Le expliqué al profesor que no había dejado de dar ni una sola clase, que no se trataba más que de una broma y le conté toda la historia del señor Zaturecky y Klara.
—Bien, yo le creo —dijo el profesor—, pero ¿de qué sirve que yo le crea? Toda la Facultad habla hoy de que no da sus clases y no hace nada. Ya ha discutido el caso el Comité de Empresa y ayer lo llevaron a la Junta de Gobierno.
—Pero ¿por qué no hablaron antes conmigo?
—¿De qué iban a hablar con usted? Lo tienen todo claro. Ahora lo único que están haciendo es examinar su anterior actuación en la Facultad y buscar relaciones entre su pasado y su presente.
—¿Qué pueden encontrar de malo en mi pasado? ¡Usted mismo sabe cuánto me gusta mi trabajo! ¡Nunca he descuidado mis obligaciones! Tengo la conciencia limpia.
—La vida humana es muy ambigua —dijo el profesor—: El pasado de cualquiera de nosotros puede ser perfectamente adaptado lo mismo como biografía de un hombre de Estado, amado por todos, que como biografía de un criminal. Fíjese bien en su propio caso. Nadie pone en duda que le gusta su trabajo. Pero no se le veía con demasiada frecuencia en las reuniones y, cuando alguna vez aparecía, solía quedarse callado. Nadie sabía muy bien cuáles eran sus opiniones. Yo mismo recuerdo que en varias oportunidades, cuando se trataba de cosas serias, de pronto hacía usted una broma que producía incertidumbre. Naturalmente esa incertidumbre quedaba de inmediato olvidada, pero hoy, rescatada del pasado, adquiere de pronto un sentido preciso. Recuerde también cuántas veces ha ocultado usted su presencia cuando venían distintas mujeres a buscarlo a la Facultad. O su último trabajo, del que cualquiera puede afirmar, si le da la gana, que defiende posiciones sospechosas.
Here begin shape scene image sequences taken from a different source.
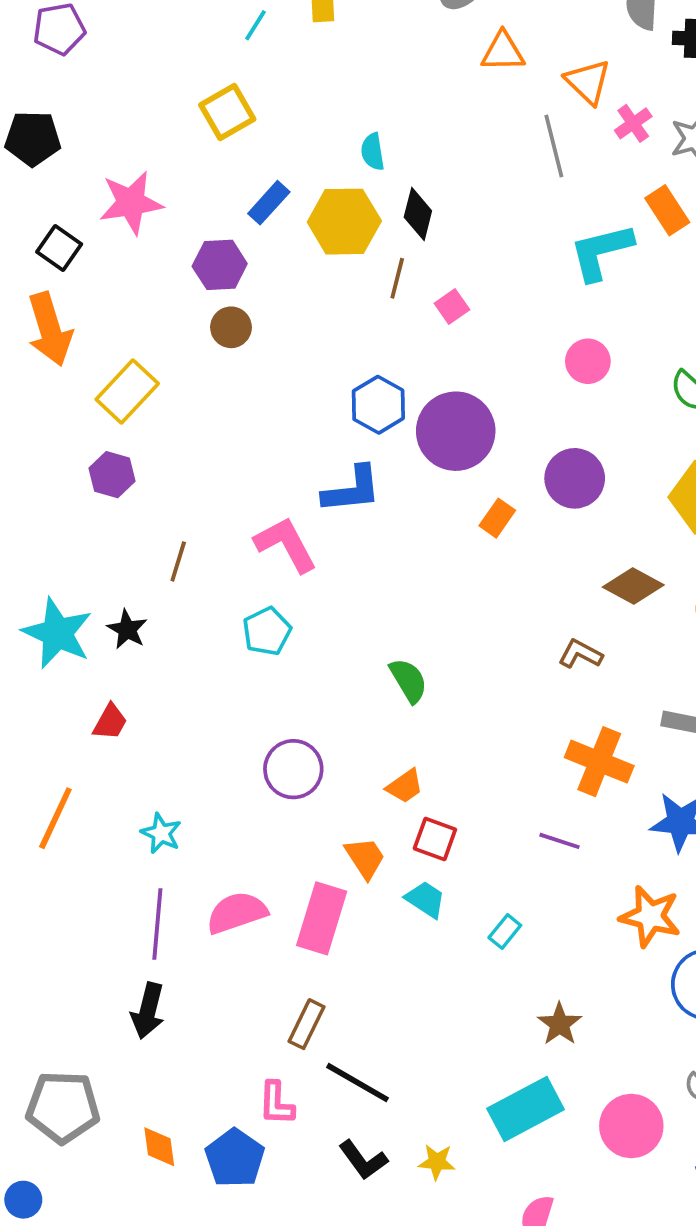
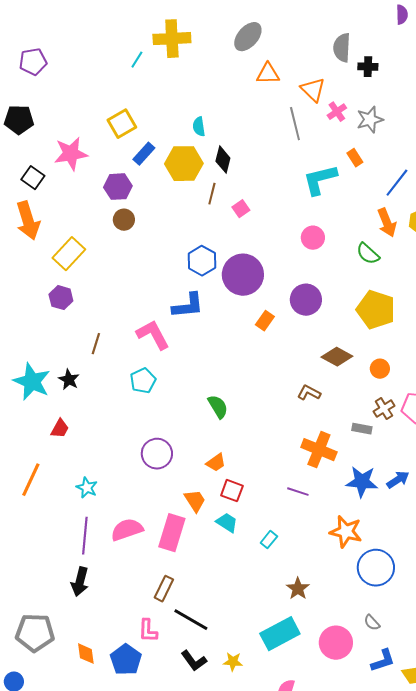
yellow square: (227, 112) -> (122, 124), moved
orange rectangle: (667, 210) -> (355, 158), size x0.7

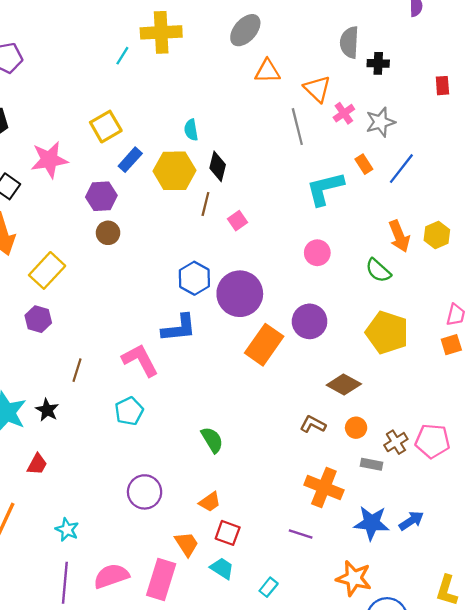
blue line: (397, 183) -> (401, 169), moved
orange rectangle: (265, 321) -> (264, 345), size x1.8
orange circle: (380, 369) -> (356, 428), moved

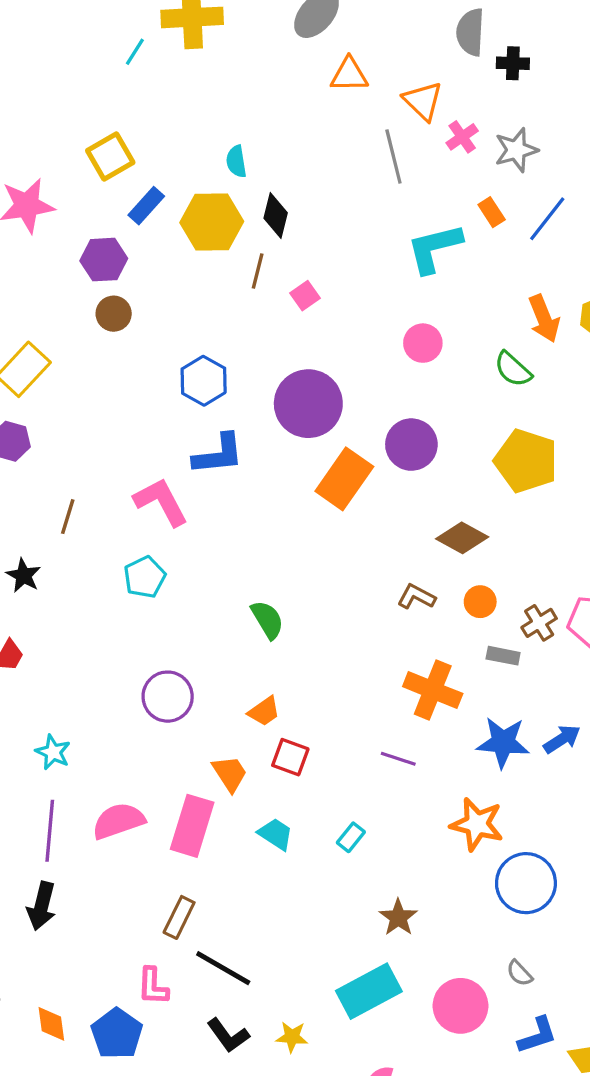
blue hexagon: (194, 278) -> (204, 381), moved
cyan trapezoid: (222, 568) -> (276, 834), moved

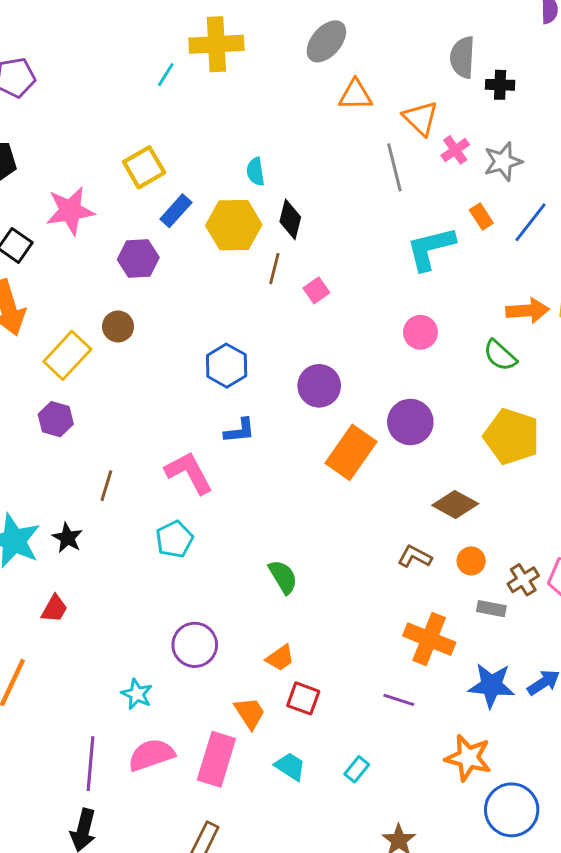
brown circle: (114, 314) -> (118, 326), moved
orange arrow: (544, 319) -> (528, 311), turned -72
purple circle: (308, 404) -> (319, 386), size x0.7
blue L-shape: (218, 454) -> (240, 431), size x0.7
cyan star: (53, 752) -> (137, 694), moved

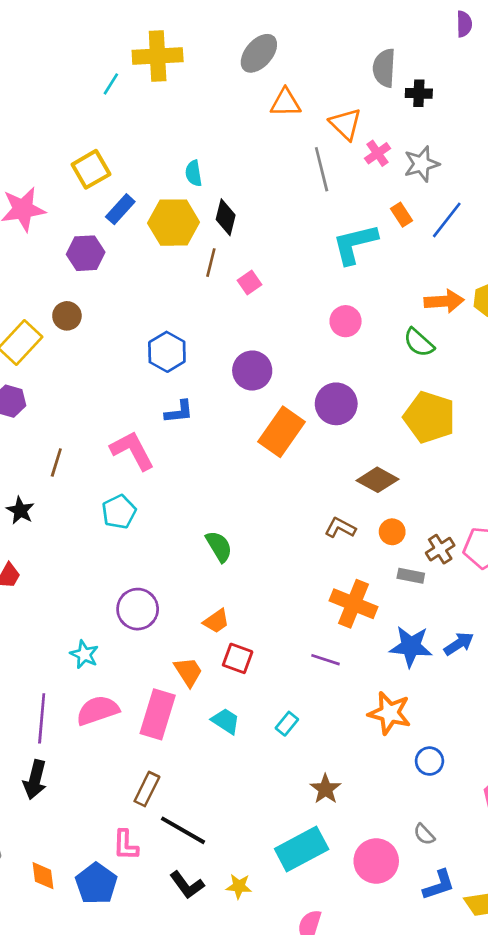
blue circle: (512, 810) -> (429, 761), size x0.6

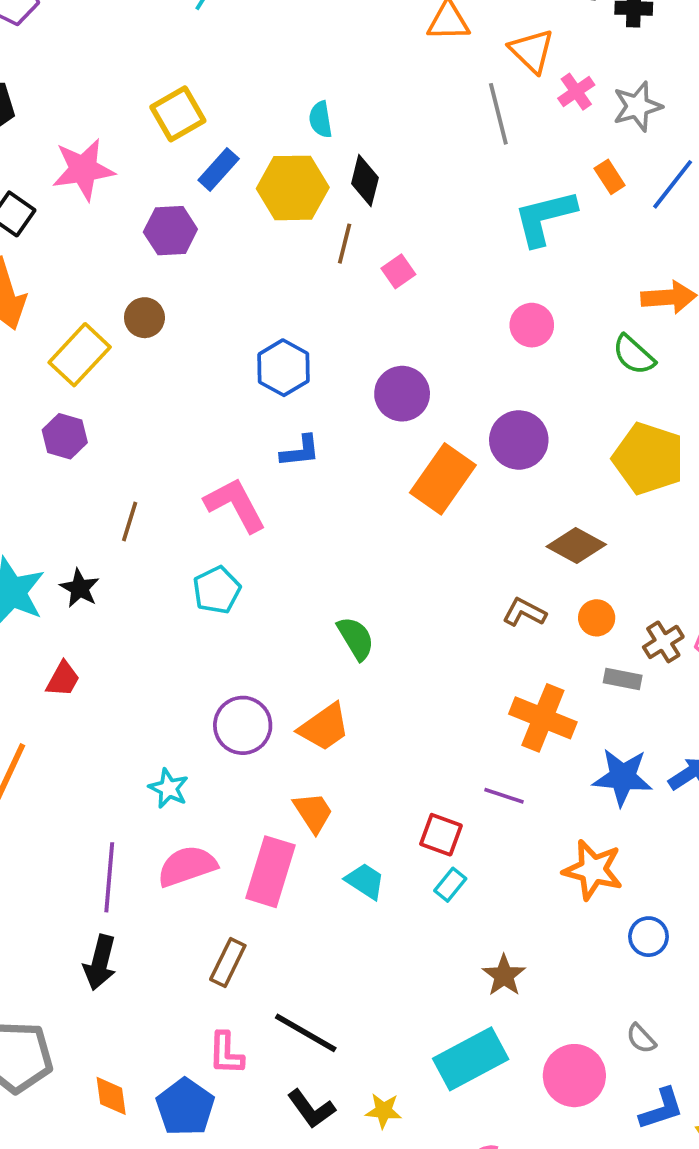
orange trapezoid: (216, 621) -> (324, 727), moved, size x1.4
red square: (238, 658) -> (441, 835), moved
brown rectangle: (147, 789) -> (228, 963), moved

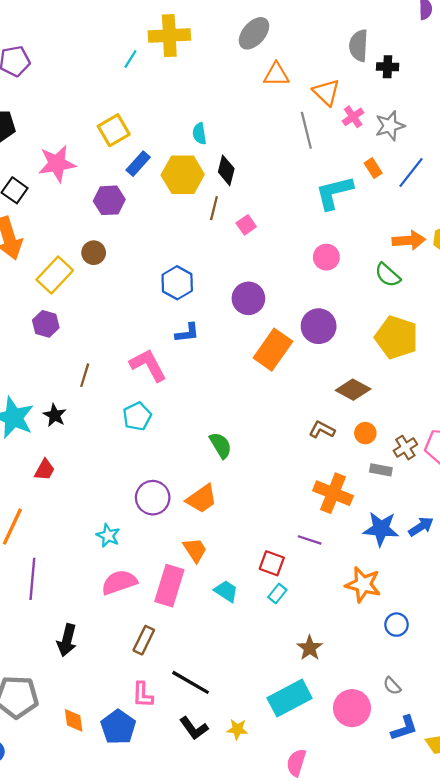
purple line: (109, 877) -> (32, 579), moved

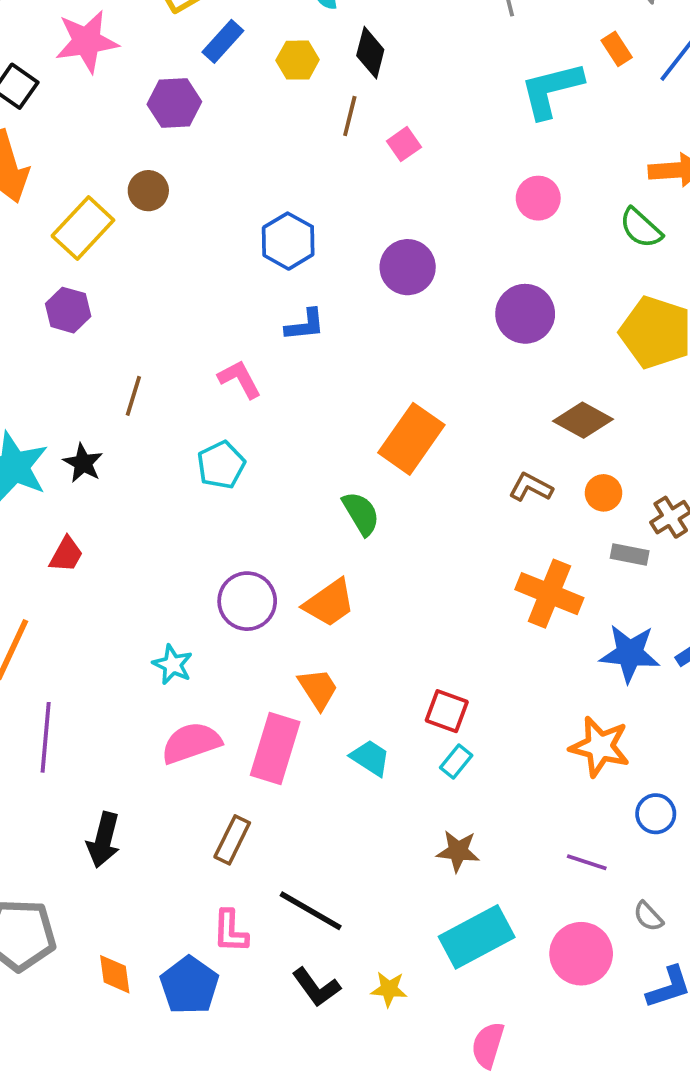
yellow hexagon: (183, 175) -> (298, 60), size x0.6
orange rectangle: (273, 350) -> (411, 439), moved
pink L-shape: (148, 365) -> (240, 379), size x0.7
purple line: (310, 540) -> (587, 862), moved
brown star: (310, 648) -> (458, 851), moved, turned -30

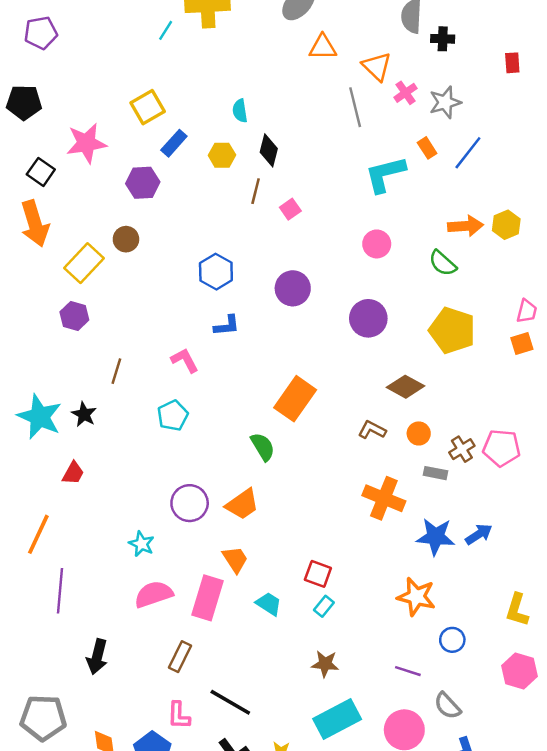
gray semicircle: (648, 916) -> (447, 706), size x1.4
Claro que todas estas son cuestiones aisladas; pero basta con la luz que sobre ellas arroja su delito actual para que de pronto se unan, formando un conjunto que pone de manifiesto cuál es su carácter y su actitud.
—Pero ¿de qué delito se trata? —exclamé—: Explicaré delante de todos cómo han ocurrido las cosas: si las personas son personas, tendrán que reírse.
—Como le parezca. Pero verá usted que, o las personas no son personas, o usted no sabía cómo eran las personas. No se van a reír. Si usted les explica todo tal como ha ocurrido, se pondrá de manifiesto que no sólo no cumplió con sus obligaciones tal como las establecía el horario, es decir que no hizo lo que tenía que hacer, sino que además ha dado clases ilegalmente, es decir que hizo lo que no tenía que hacer. Se pondrá de manifiesto que ha ofendido a un hombre que le había pedido ayuda. Se pondrá de manifiesto que su vida privada es desordenada, que en su casa vive cierta joven sin estar dada de alta, lo cual tendrá una influencia muy perniciosa en la presidenta del Comité de Empresa. Todo este asunto será de dominio público y quién sabe qué nuevos cotilleos aparecerán; lo que es seguro es que les vendrán muy bien a todos aquellos que se sienten molestos por las ideas que usted defiende, pero que sienten vergüenza de enfrentarse con usted por ese motivo.
Yo sabía que el profesor no pretendía ni asustarme ni engañarme, pero lo consideraba un excéntrico y no quería aceptar su escepticismo. Yo mismo me había montado en aquel caballo y ahora no podía permitir que me arrancase las riendas de las manos y me llevase adonde él quisiera. Estaba dispuesto a luchar contra él.
Y el caballo no rehuía el combate. Cuando llegué a casa, me esperaba en el buzón una citación a la reunión del Comité de Vecinos.